**BRIEF**
Drop every picture, then print the rest of the listing exactly as given.

**INPUT DATA**
_ _ _ _ _ _ _
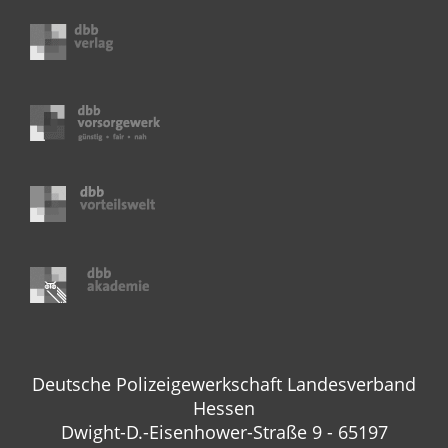
Deutsche Polizeigewerkschaft Landesverband
Hessen
Dwight-D.-Eisenhower-Straße 9 - 65197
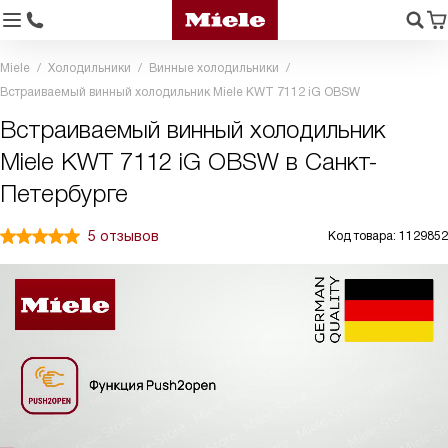
Miele
Холодильники
Винные холодильники
Встраиваемый винный холодильник Miele KWT 7112 iG OBSW
Встраиваемый винный холодильник
Miele KWT 7112 iG OBSW в Санкт-
Петербурге
5 отзывов
Код товара: 1129852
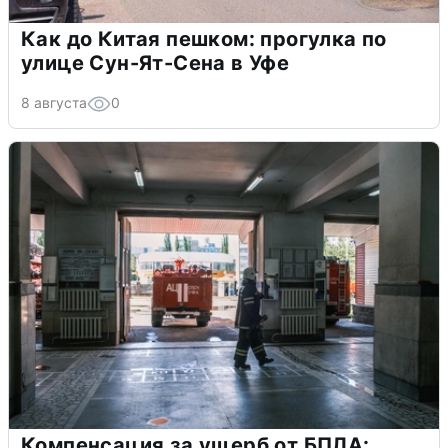
Как до Китая пешком: прогулка по
улице Сун-Ят-Сена в Уфе
8 августа
0
Компенсация за ущерб от БПЛА:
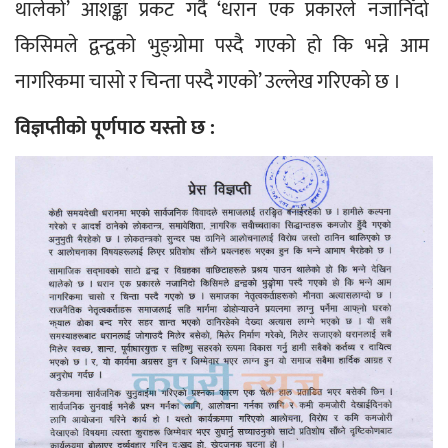
थालेको’ आशङ्का प्रकट गर्दै ‘धरान एक प्रकारले नजानिँदो 
किसिमले द्वन्द्वको भुङ्ग्रोमा पस्दै गएको हो कि भन्ने आम 
नागरिकमा चासो र चिन्ता पस्दै गएको’ उल्लेख गरिएको छ ।
विज्ञप्तीको पूर्णपाठ यस्तो छ :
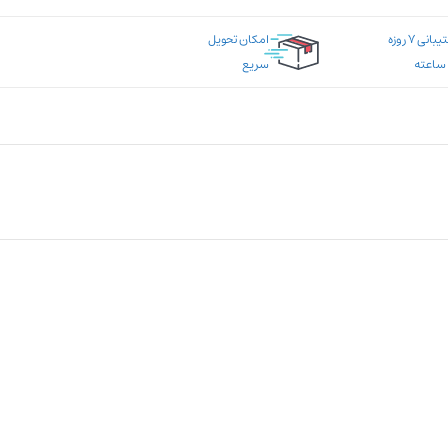
پشتیبانی ۷ روزه
امکان تحویل
سریع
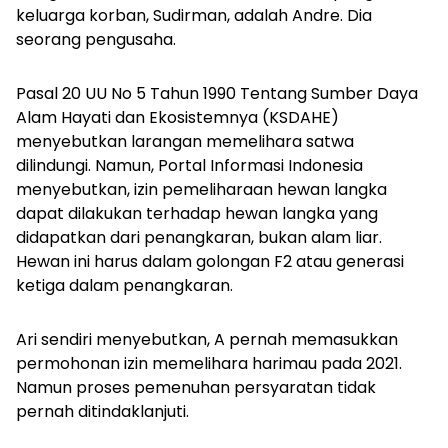
keluarga korban, Sudirman, adalah Andre. Dia
seorang pengusaha.
Pasal 20 UU No 5 Tahun 1990 Tentang Sumber Daya
Alam Hayati dan Ekosistemnya (KSDAHE)
menyebutkan larangan memelihara satwa
dilindungi.
Namun, Portal Informasi Indonesia
menyebutkan, izin pemeliharaan hewan langka
dapat dilakukan terhadap hewan langka yang
didapatkan dari penangkaran, bukan alam liar.
Hewan ini harus dalam golongan F2 atau generasi
ketiga dalam penangkaran.
Ari sendiri menyebutkan, A pernah memasukkan
permohonan izin memelihara harimau pada 2021.
Namun proses pemenuhan persyaratan tidak
pernah ditindaklanjuti.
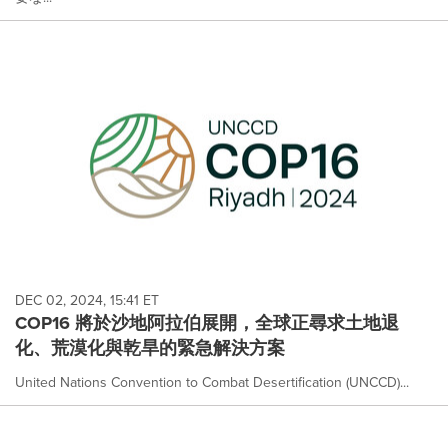
DEC 02, 2024, 15:41 ET
COP16 將於沙地阿拉伯展開，全球正尋求土地退
化、荒漠化與乾旱的緊急解決方案
United Nations Convention to Combat Desertification (UNCCD)...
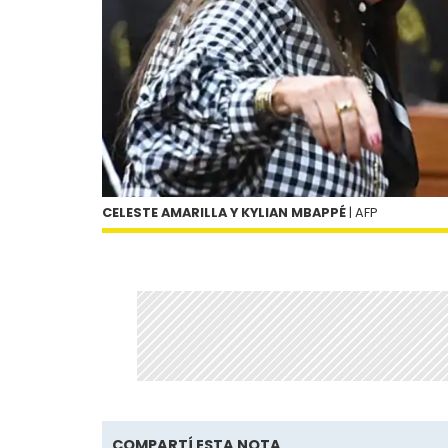
CELESTE AMARILLA Y KYLIAN MBAPPÉ
| AFP
COMPARTÍ ESTA NOTA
_ _ _ _ _ _ _
**RESPONSE BOX**
Deutsche Polizeigewerkschaft Landesverband
Hessen
Dwight-D.-Eisenhower-Straße 9 - 65197
Miele
Холодильники
Винные холодильники
Встраиваемый винный холодильник Miele KWT 7112 iG OBSW
Встраиваемый винный холодильник
Miele KWT 7112 iG OBSW в Санкт-
Петербурге
5 отзывов
Код товара: 1129852
Как до Китая пешком: прогулка по
улице Сун-Ят-Сена в Уфе
8 августа
0
Компенсация за ущерб от БПЛА:
थालेको’ आशङ्का प्रकट गर्दै ‘धरान एक प्रकारले नजानिँदो 
किसिमले द्वन्द्वको भुङ्ग्रोमा पस्दै गएको हो कि भन्ने आम 
नागरिकमा चासो र चिन्ता पस्दै गएको’ उल्लेख गरिएको छ ।
विज्ञप्तीको पूर्णपाठ यस्तो छ :
پشتیبانی ۷ روزه
امکان تحویل
سریع
keluarga korban, Sudirman, adalah Andre. Dia
seorang pengusaha.
Pasal 20 UU No 5 Tahun 1990 Tentang Sumber Daya
Alam Hayati dan Ekosistemnya (KSDAHE)
menyebutkan larangan memelihara satwa
dilindungi.
Namun, Portal Informasi Indonesia
menyebutkan, izin pemeliharaan hewan langka
dapat dilakukan terhadap hewan langka yang
didapatkan dari penangkaran, bukan alam liar.
Hewan ini harus dalam golongan F2 atau generasi
ketiga dalam penangkaran.
Ari sendiri menyebutkan, A pernah memasukkan
permohonan izin memelihara harimau pada 2021.
Namun proses pemenuhan persyaratan tidak
pernah ditindaklanjuti.
DEC 02, 2024, 15:41 ET
COP16 將於沙地阿拉伯展開，全球正尋求土地退
化、荒漠化與乾旱的緊急解決方案
United Nations Convention to Combat Desertification (UNCCD)...
CELESTE AMARILLA Y KYLIAN MBAPPÉ
| AFP
COMPARTÍ ESTA NOTA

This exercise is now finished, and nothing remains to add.